▶ TASK ITEM
All that is needed is each line of the entries holding the word "mais", copied as it stands.

▶ EXERCISE DATA
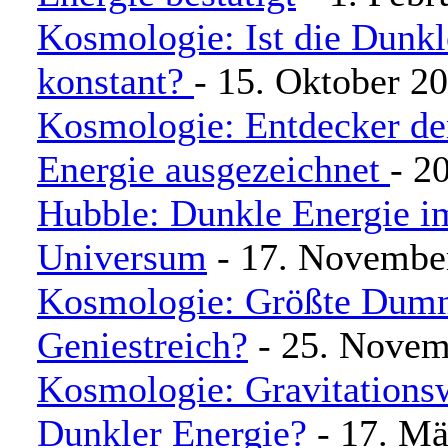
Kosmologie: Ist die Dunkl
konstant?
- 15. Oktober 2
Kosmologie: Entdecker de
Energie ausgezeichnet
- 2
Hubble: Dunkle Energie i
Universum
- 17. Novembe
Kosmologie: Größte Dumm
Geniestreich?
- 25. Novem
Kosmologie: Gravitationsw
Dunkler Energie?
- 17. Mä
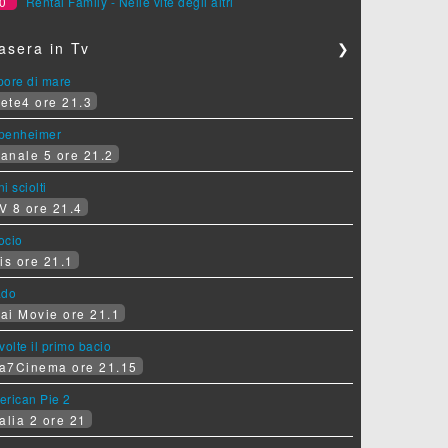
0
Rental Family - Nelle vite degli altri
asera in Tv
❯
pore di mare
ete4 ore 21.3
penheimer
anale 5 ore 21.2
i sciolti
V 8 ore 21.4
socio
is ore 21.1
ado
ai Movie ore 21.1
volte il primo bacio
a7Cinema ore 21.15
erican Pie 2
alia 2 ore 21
--
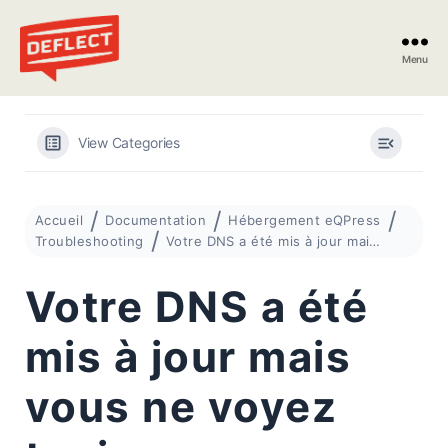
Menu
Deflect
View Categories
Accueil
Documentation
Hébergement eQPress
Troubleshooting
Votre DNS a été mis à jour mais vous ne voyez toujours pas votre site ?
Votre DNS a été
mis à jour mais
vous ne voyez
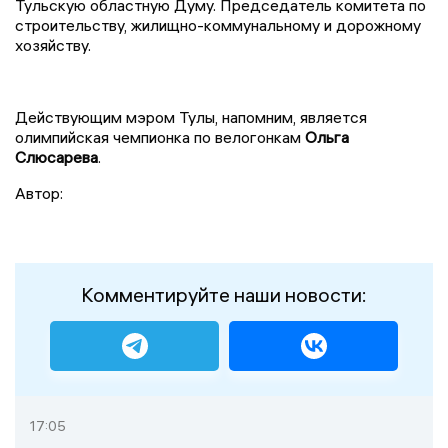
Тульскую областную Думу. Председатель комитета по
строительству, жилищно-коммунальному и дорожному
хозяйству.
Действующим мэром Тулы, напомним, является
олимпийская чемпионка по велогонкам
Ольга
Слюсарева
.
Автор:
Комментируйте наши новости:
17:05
==
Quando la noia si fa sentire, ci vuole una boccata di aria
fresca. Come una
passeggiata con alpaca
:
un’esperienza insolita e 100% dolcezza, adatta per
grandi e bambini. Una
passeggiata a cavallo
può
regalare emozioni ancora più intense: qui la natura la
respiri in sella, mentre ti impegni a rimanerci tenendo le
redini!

▶ SOLVED PROBLEM
Votre DNS a été mis à jour mais vous ne voyez toujours pas votre site ?
mis à jour mais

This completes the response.